293Auch hinsichtlich des Angeklagten N ist Wertersatzverfall von der Staatsanwaltschaft beantragt worden. Die in dem Antrag in Höhe von 3.000 € enthaltenen 2.000 €, die die Zeugin T3 ihm gezahlt haben will, hat die Kammer bereits nicht als von N erlangt festgestellt. Hinsichtlich der weiteren 1.000 € kann nicht sicher festgestellt werden, dass er sie in dieser Höhe erlangt hätte. Soweit er tatsächlich Entgelte aus den Schleusungen erlangt hat, wurden bei ihm ebenfalls keine nennenswerten Vermögensgegenstände aufgefunden. Etwaig Erlangtes ist daher nach Auffassung der Kammer zwischenzeitlich verbraucht, so dass sie auch hinsichtlich N von der Härtevorschrift des § 73 c StGB Gebrauch macht.

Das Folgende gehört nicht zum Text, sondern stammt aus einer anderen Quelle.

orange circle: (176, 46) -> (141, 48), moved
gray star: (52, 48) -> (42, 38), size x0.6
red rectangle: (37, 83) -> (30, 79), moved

2942. Kosten- und Auslagenentscheidungen
295Soweit der Angeklagte N freigesprochen wurde, folgt die Kostenentscheidung aus § 467 Abs. 1 StPO, im Übrigen beruht die Kosten- und Auslagenentscheidung auf § 465 Abs. 1 StPO.
296Die Kammer hat die der Nebenklägerin T3 erwachsenen notwendigen Auslagen nicht den Angeklagten auferlegt. Die zur Verurteilung gelangten Straftaten sind keine Nebenklagedelikte im Sinne des § 472 StPO. Die Angeklagten sind hinsichtlich der Nr. 6 (Fall 10 der Anklage) lediglich wegen Schleusungstaten verurteilt worden, bei der die Nebenklägerin Mittäterin war. Im Fall 11 der Anklage ist der Angeklagte N freigesprochen worden, so dass es auch insoweit bei Pflicht der Nebenklägerin, ihre eigenen Auslagen selbst zu tragen, bleibt.